Canadian Catholic bishops and pro-life organizations are sounding the alarm over shrinking federal support for end-of-life palliative care after a Quebec court struck down federal restrictions on assisted suicide in September.
Although Canada has a federal framework for medical care in the country, how each province funds and implements the guidelines have led to major inconsistencies in palliative care across the country. President of the Canadian Conference of Catholic Bishops (CCCB), Archbishop Richard Gagnon, spoke to Grandin Media about the issue. “You can assist a person in their last days of life to die with dignity in a supportive way that respects the importance of life (with palliative care),” he said. “The very notion of euthanasia is contrary to that.” Gagnon also stated that the government has not given a lot of support for such care, and there is “a great need in Canada for more palliative care, be that of a religious nature or not.”

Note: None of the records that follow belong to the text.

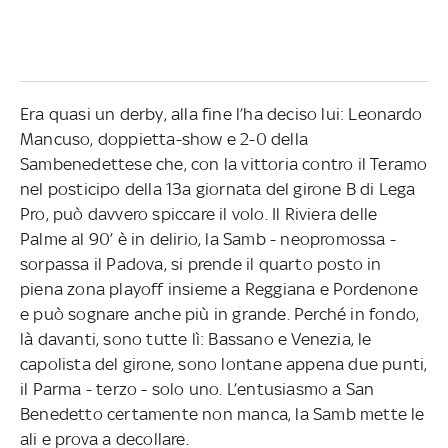
Era quasi un derby, alla fine l’ha deciso lui: Leonardo
Mancuso, doppietta-show e 2-0 della
Sambenedettese che, con la vittoria contro il Teramo
nel posticipo della 13a giornata del girone B di Lega
Pro, può davvero spiccare il volo. Il Riviera delle
Palme al 90’ è in delirio, la Samb - neopromossa -
sorpassa il Padova, si prende il quarto posto in
piena zona playoff insieme a Reggiana e Pordenone
e può sognare anche più in grande. Perché in fondo,
là davanti, sono tutte lì: Bassano e Venezia, le
capolista del girone, sono lontane appena due punti,
il Parma - terzo - solo uno. L’entusiasmo a San
Benedetto certamente non manca, la Samb mette le
ali e prova a decollare.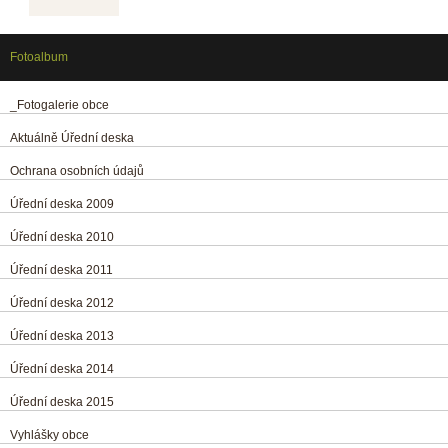
Fotoalbum
_Fotogalerie obce
Aktuálně Úřední deska
Ochrana osobních údajů
Úřední deska 2009
Úřední deska 2010
Úřední deska 2011
Úřední deska 2012
Úřední deska 2013
Úřední deska 2014
Úřední deska 2015
Vyhlášky obce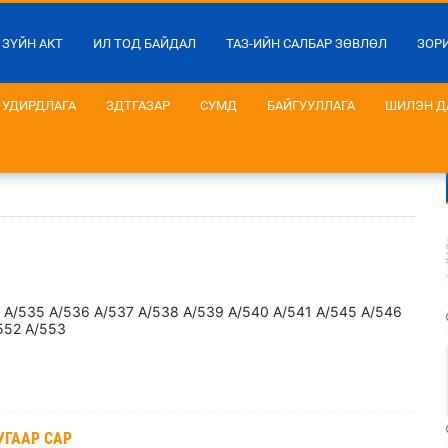
 ЗҮЙН АКТ
ИЛ ТОД БАЙДАЛ
ТАЗ-ИЙН САЛБАР ЗӨВЛӨЛ
ЗОР
УДИРДЛАГА
ЗДТГАЗАР
СУМД
БАЙГУУЛЛАГА
ШИЛЭН Д
535 А/536 А/537 А/538 А/539 А/540 А/541 А/545 А/546
552 А/553
УГААР САР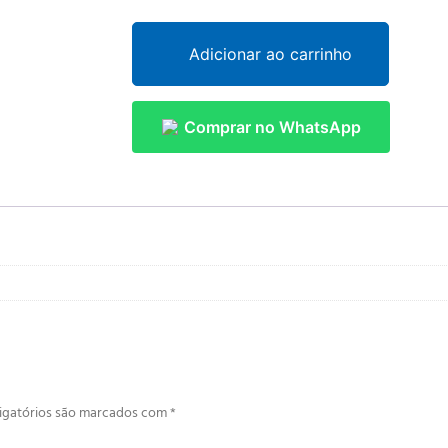
Adicionar ao carrinho
Comprar no WhatsApp
igatórios são marcados com
*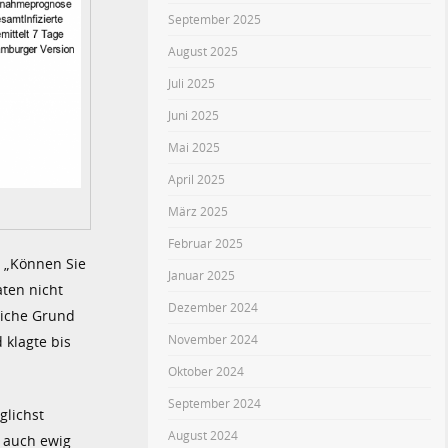
September 2025
August 2025
Juli 2025
Juni 2025
Mai 2025
April 2025
März 2025
Februar 2025
r „Können Sie
Januar 2025
ten nicht
Dezember 2024
liche Grund
November 2024
 klagte bis
Oktober 2024
September 2024
glichst
August 2024
n auch ewig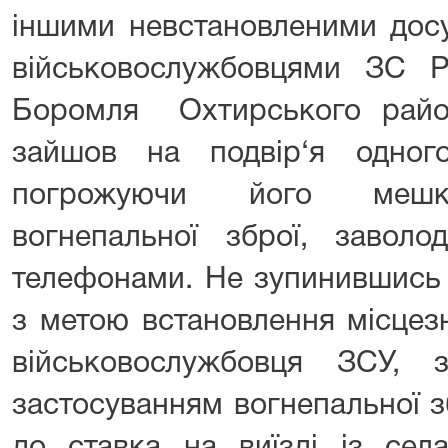
іншими невстановленими дос
військовослужбовцями ЗС 
Боромля Охтирського райо
зайшов на подвір‘я одног
погрожуючи його мешка
вогнепальної зброї, заволо
телефонами. Не зупинившись 
з метою встановлення місцез
військовослужбовця ЗСУ, 
застосуванням вогнепальної з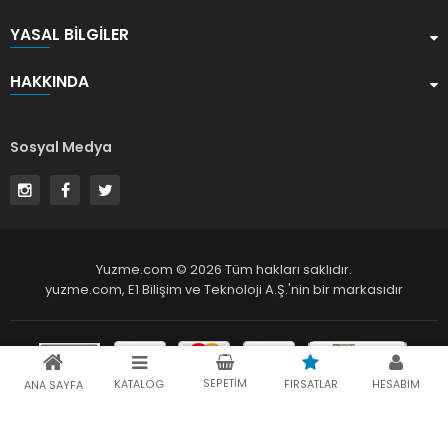
YASAL BILGILER
HAKKINDA
Sosyal Medya
Yuzme.com © 2026 Tüm hakları saklıdır.
yuzme.com,
E1 Bilişim ve Teknoloji A.Ş.
'nin bir markasıdır
SEPETIM
KATALOG
FIRSATLAR
HESABIM
ANA SAYFA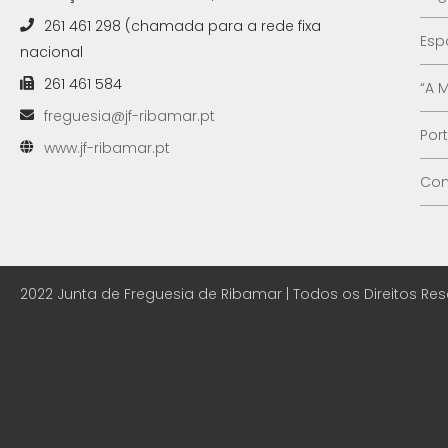
261 461 298 (chamada para a rede fixa
Esp
nacional
261 461 584
“A 
freguesia@jf-ribamar.pt
Por
www.jf-ribamar.pt
Con
2022 Junta de Freguesia de Ribamar | Todos os Direitos Re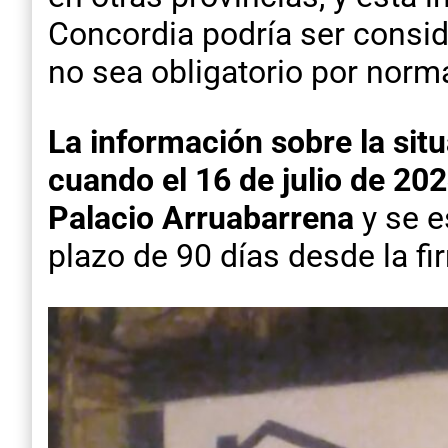
Concordia podría ser consid
no sea obligatorio por norm
La información sobre la sit
cuando el 16 de julio de 202
Palacio Arruabarrena
y se 
plazo de 90 días desde la fi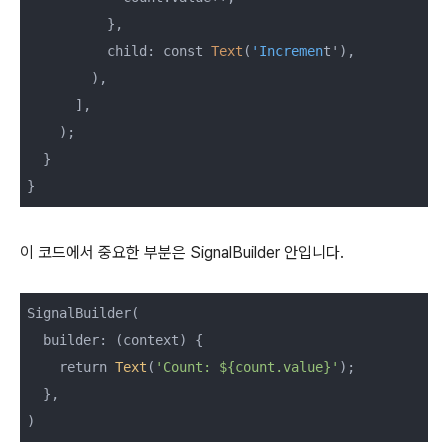
          },

          child: const 
Text
(
'Incremen
t'),

        ),

      ],

    );

  }

이 코드에서 중요한 부분은 SignalBuilder 안입니다.
SignalBuilder(

  builder: (context) {

    return 
Text
(
'Count: ${count.value}'
);

  },
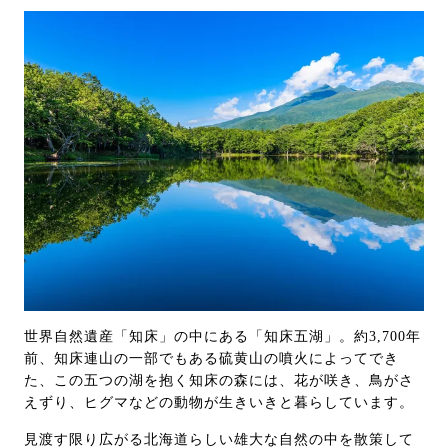
世界自然遺産「知床」の中にある「知床五湖」。約3,700年
前、知床連山の一部でもある硫黄山の噴火によってでき
た、この五つの湖を抱く知床の森には、花が咲き、鳥がさ
えずり、ヒグマなどの動物が生きいきと暮らしています。
見渡す限り広がる北海道らしい雄大な自然の中を散策して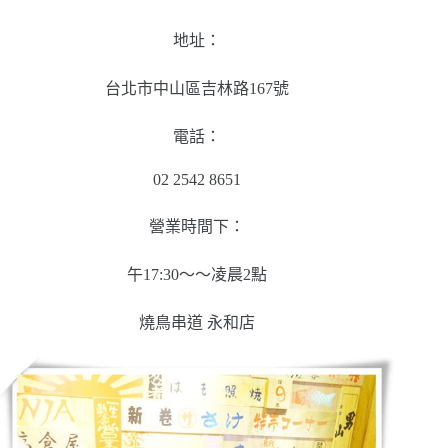
地址：
台北市中山區吉林路167號
電話：
02 2542 8651
營業時間下：
午17:30～～凌晨2點
燒鳥串道 永和店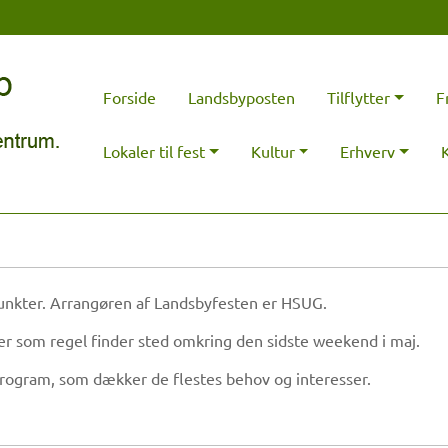
Forside
Landsbyposten
Tilflytter
F
Lokaler til fest
Kultur
Erhverv
unkter. Arrangøren af Landsbyfesten er HSUG.
er som regel finder sted omkring den sidste weekend i maj.
t program, som dækker de flestes behov og interesser.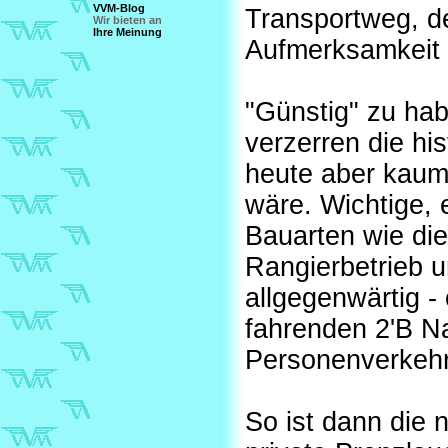
VVM-Blog
Transportweg, 
Wir bieten an
Ihre Meinung
Aufmerksamkeit
"Günstig" zu ha
verzerren die hi
heute aber kaum 
wäre. Wichtige,
Bauarten wie die
Rangierbetrieb 
allgegenwärtig -
fahrenden 2'B 
Personenverkehrs
So ist dann die 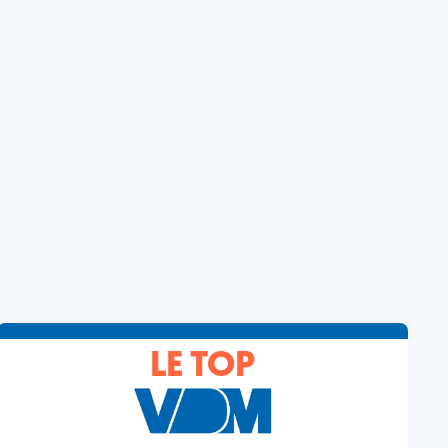
LE TOP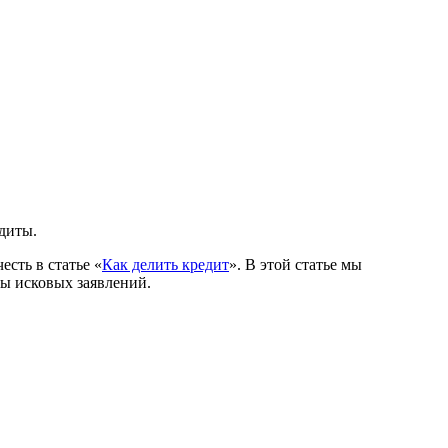
едиты.
сть в статье «
Как делить кредит
». В этой статье мы
цы исковых заявлений.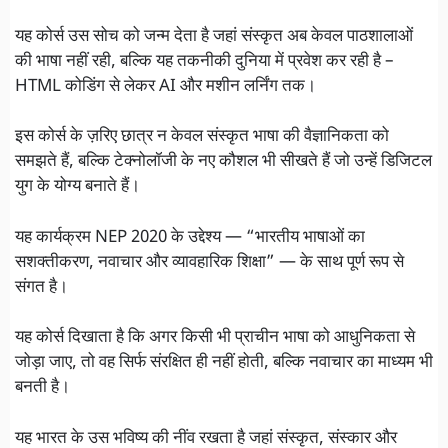
यह कोर्स उस सोच को जन्म देता है जहां संस्कृत अब केवल पाठशालाओं
की भाषा नहीं रही, बल्कि यह तकनीकी दुनिया में प्रवेश कर रही है –
HTML कोडिंग से लेकर AI और मशीन लर्निंग तक।
इस कोर्स के ज़रिए छात्र न केवल संस्कृत भाषा की वैज्ञानिकता को
समझते हैं, बल्कि टेक्नोलॉजी के नए कौशल भी सीखते हैं जो उन्हें डिजिटल
युग के योग्य बनाते हैं।
यह कार्यक्रम NEP 2020 के उद्देश्य — “भारतीय भाषाओं का
सशक्तीकरण, नवाचार और व्यावहारिक शिक्षा” — के साथ पूर्ण रूप से
संगत है।
यह कोर्स दिखाता है कि अगर किसी भी प्राचीन भाषा को आधुनिकता से
जोड़ा जाए, तो वह सिर्फ संरक्षित ही नहीं होती, बल्कि नवाचार का माध्यम भी
बनती है।
यह भारत के उस भविष्य की नींव रखता है जहां संस्कृत, संस्कार और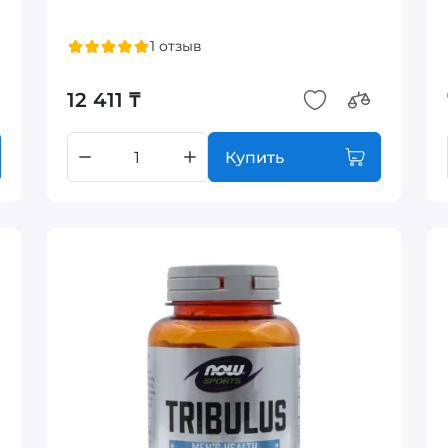
1 отзыв
12 411 ₸
Купить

Several pro-life Catholic organizations — including the CCCB, Catholic Health Alliance of Canada, and the Canadian Catholic Bioethics Institute — have urged the government to respect the spiritual dimension of palliative care. The CCCB statement also “strongly emphasized that palliative care is not to include euthanasia or assisted suicide, or what is being called in Canada ‘Medical Assistance in Dying’ (MAid).”
READ: Euthanasia organization tells elderly they’ll have a ‘bad death’ without assisted suicide
The court’s elimination of restrictions on assisted suicide, which required patients to have a terminal diagnosis with a “reasonably foreseeable” death, could result in an increased victimization of vulnerable people, including those suffering from disabilities, severe depression, psychiatric conditions, and other non-terminal conditions. Because of this, palliative care must be a real option that gives vulnerable Canadians an obtainable alternative to assisted suicide, which some may feel is their only end-of-life option. The bishops have sought to emphasize the importance of such care, and at the parish level have begun to develop tools to spread easy-to-understand information about what constitutes palliative care. They hope to take these initiatives to schools and health care institutions as well.
In Canada, over one percent of all deaths result from assisted suicide. As the National Review pointed out, “This means well over 3,000 people are killed by their doctors each year in Canada, which — if my math is correct — is more than 250 a month, more than 58 a week, and more than eight per day. Heck, that’s about one every three hours.”
Assisted suicide restrictions have long been viewed as “reasonable” even by proponents of euthanasia legislation. Yet as seen in the example of The Netherlands, the legalization of assisted suicide seems inevitably to lead to a slippery slope whereby society’s most vulnerable end up as victims. What little protections that originally existed in the assisted suicide law are chipped away.
This urgency is not lost on the Canadian bishops. “We have done a lot on this issue,” said Archbishop Smith of Edmonton. “We want this to encourage [people and institutions] in the advocacy of palliative care,” he said.
The CCCB hopes to have information “kits” on palliative care available by 2021.